Derzeit liegt der Personalschlüssel in Brandenburg nach Angaben des Bildungsministeriums in der Krippe bei knapp einem Betreuer für fünf Kinder. In den Kindergärten kommt auf elf Kinder knapp eine Betreuungskraft. Und das sei noch großzügig bemessen, sagte Bauer. Ausfallzeiten wie Krankheit, Urlaub oder Fortbildungen seien nicht einberechnet. Realistischer sei ein Schlüssel von 1:16 bis 1:18 und in der Krippe 1:7 bis 1:11.

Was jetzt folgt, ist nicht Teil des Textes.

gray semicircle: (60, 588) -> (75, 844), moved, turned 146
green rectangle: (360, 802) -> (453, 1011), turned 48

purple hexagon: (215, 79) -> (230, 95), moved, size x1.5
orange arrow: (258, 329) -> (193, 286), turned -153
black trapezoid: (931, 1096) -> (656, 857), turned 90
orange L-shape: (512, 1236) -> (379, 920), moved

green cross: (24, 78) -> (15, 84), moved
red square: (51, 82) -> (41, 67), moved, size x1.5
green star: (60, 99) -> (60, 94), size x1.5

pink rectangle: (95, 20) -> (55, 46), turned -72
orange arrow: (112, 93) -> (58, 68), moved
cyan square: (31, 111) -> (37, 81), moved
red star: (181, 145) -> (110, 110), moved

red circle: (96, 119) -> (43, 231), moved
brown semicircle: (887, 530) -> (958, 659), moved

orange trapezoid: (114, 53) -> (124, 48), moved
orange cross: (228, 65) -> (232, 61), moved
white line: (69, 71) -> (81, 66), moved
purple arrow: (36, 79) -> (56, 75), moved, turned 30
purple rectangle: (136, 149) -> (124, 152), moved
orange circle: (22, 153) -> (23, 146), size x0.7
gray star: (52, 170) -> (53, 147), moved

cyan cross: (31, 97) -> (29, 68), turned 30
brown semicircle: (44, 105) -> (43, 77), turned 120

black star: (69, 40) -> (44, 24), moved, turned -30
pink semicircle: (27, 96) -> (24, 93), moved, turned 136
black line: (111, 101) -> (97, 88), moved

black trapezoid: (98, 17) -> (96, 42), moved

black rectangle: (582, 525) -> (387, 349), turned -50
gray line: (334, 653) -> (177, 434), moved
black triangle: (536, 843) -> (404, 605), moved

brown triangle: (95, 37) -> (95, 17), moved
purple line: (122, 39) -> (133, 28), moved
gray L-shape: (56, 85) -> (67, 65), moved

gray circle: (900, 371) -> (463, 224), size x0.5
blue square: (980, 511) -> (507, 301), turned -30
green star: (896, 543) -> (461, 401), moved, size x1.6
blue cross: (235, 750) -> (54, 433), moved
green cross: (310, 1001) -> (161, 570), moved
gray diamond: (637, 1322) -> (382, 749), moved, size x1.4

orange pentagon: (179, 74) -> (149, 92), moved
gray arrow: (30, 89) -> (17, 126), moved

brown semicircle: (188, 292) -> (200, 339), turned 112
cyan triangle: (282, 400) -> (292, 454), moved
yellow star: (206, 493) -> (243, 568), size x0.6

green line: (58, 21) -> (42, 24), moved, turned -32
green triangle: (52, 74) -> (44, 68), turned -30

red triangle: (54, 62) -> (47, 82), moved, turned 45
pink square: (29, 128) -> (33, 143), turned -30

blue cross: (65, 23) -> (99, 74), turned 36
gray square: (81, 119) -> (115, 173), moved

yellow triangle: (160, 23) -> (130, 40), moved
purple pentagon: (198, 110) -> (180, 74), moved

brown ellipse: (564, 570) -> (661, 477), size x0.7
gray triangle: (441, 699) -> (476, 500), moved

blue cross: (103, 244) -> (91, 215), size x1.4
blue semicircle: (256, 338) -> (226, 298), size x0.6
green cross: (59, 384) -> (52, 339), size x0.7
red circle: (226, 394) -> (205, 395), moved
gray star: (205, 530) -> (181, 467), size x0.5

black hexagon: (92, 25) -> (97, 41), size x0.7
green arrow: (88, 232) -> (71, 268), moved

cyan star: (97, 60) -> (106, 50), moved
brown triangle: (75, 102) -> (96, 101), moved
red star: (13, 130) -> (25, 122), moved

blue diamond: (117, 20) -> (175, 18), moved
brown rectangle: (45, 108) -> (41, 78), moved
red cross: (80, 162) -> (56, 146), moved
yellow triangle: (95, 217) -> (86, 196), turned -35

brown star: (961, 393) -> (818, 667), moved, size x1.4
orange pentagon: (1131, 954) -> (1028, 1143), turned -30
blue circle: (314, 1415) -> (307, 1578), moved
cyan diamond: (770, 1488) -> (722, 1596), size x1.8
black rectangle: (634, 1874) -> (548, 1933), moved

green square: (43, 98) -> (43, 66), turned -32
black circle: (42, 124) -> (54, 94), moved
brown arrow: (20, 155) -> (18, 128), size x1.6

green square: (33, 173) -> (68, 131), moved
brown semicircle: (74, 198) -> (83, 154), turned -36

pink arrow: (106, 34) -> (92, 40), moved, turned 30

Neben einer Verbesserung des Personalschlüssels müsse auch die Qualität der Einrichtungen gesteigert werden, sagte die bildungspolitische Sprecherin der Grünen, Marie Luise von Halem, auf der Veranstaltung in Potsdam. Vor allem sei ein landesweites Qualitätsmonitoring, das auch die pädagogischen Standards erfasse, nötig. «Es ist das Recht eines jeden Kindes, optimal gefördert zu werden», sagte von Halem.
Nach Angaben des Bildungsministeriums liegt die Betreuungsquote der Kinder unter 3 Jahren im Land bei 57 Prozent (2016). Bei Kindern ab 3 Jahren bis zur Einschulung sind es 97 Prozent. Damit sei Brandenburg bundesweit spitze. 61 Prozent der Kinder im Grundschulalter besuchen einen Hort. Landesweit gibt es 1865 Einrichtungen zur Kita-Betreuung.